Edgar Degas, Femme repassant, huile sur toile, vers. 1890 (Walker Art Gallery, Liverpool)
Picasso à Paris
Comme Van Gogh l’avait fait avant lui, Picasso est arrivé à Paris déterminé à travailler les techniques et les sujets de l’avant-garde pour mieux comprendre un tel art. Un exemple de ses explorations des réalisations de l’art contemporain à Paris peut être vu en comparant un tableau de Degas à un tableau de Picasso.
Pablo Picasso, Femme repassant, 1904, huile sur toile, 116,2 x 73 cm (Guggenheim Museum, New York)
Il n’est pas surprenant que Picasso, le grand dessinateur, s’intéresse à l’œuvre de l' »énergumène » Degas, qui presque seul parmi les impressionnistes a conservé la primauté de la ligne. Dans l’exemple de la Femme repassant, Picasso a insufflé une lassitude quelque peu larmoyante à sa travailleuse atténuée et curieusement sensuelle. Néanmoins, Picasso comprend l’expérimentation de Degas avec l’abstraction. Notez comment, dans l’image de Degas, l’espace négatif lumineux défini entre les bras refuse de s’éloigner de la figure, restant au contraire piégé. De même, Picasso définit et centre une forme presque identique. Remarquez également le bol que Picasso place dans le coin inférieur droit. Comme tout ce qui se trouve dans cette toile, il est formé grossièrement avec un pinceau sec. Pourtant, les simples traits de blanc et de gris foncé qui définissent le volume parlent du plaisir magique de rendre l’espace, un amour que Picasso porte avec lui tout au long de sa carrière.
Famille de Saltimbanques
Pablo Picasso, Famille de saltimbanques, 1905, huile sur toile, 212,8 x 229,6 cm (National Gallery of Art, Washington, D.C.)
Ce grand tableau de jeunesse de Picasso représente une famille de saltimbanques. Ce sont des artistes de cirque errants qui se déplacent de ville en ville – jamais vraiment les bienvenus, et seulement brièvement tolérés pour leur capacité à divertir.

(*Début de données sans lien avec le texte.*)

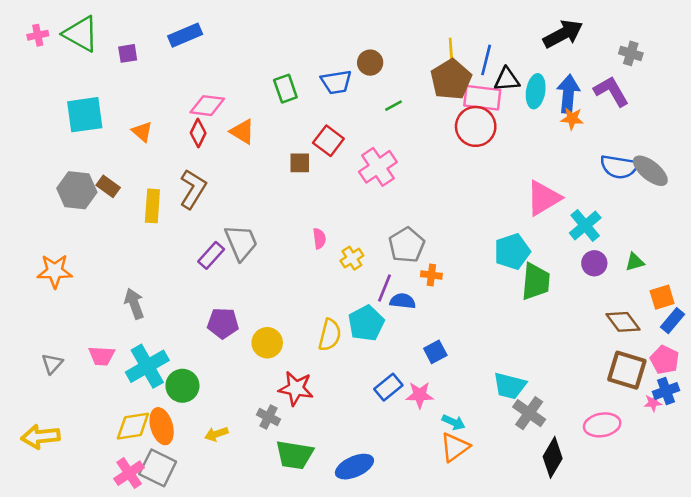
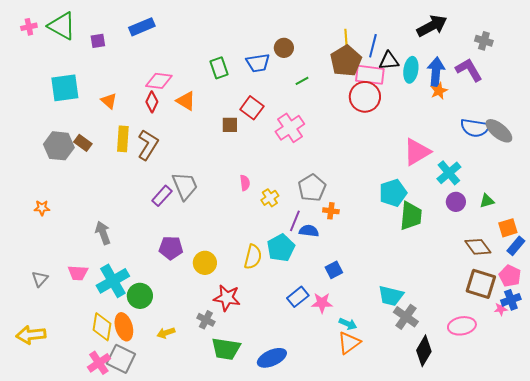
orange star: (572, 119) -> (439, 91), turned -30
yellow rectangle: (152, 206) -> (123, 139), moved
orange star: (55, 271) -> (42, 208), size x0.6
yellow diamond: (133, 426) -> (102, 327), turned -72

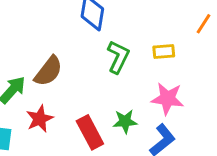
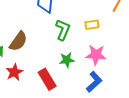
green star: (125, 121) -> (67, 60), moved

Comme tant de sujets précoces de Picasso au cours de ses périodes dites bleue et rose dans les premières années du XXe siècle, voici un groupe de personnes privées de droits, aliénées, qui vivent en marge de la société. Ce groupe particulier comprend des personnages de la commedia dell’arte, la tradition italienne du XVIe siècle. L’un de ces personnages est l’Arlequin, un esprit malicieux qui porte un costume de triangles multicolores. Picasso semble s’être identifié à de tels personnages à cette époque. Comme il le rappelait souvent, il était très pauvre à ce moment de sa carrière. Un Espagnol en France qui ne parlait pas encore la langue, et encore un artiste inconnu seulement au milieu de la vingtaine, Picasso pourrait bien avoir ressenti une affinité avec les marginaux itinérants tels que les saltimbanques.
La péniche à linge
À Paris en 1904, Picasso loue un studio dans un vieil immeuble délabré rempli d’artistes et de poètes. Situé au 13 rue Ravignan, l’immeuble est surnommé le Bateau-Lavoir par le poète résident Max Jacob. C’est à cette époque que Picasso entre pour la première fois en contact avec le peintre français Henri Matisse, ainsi qu’avec l’ex-patente américaine Gertrude Stein, qui – avec son frère Leo- était l’un des principaux mécènes de l’art moderne à Paris.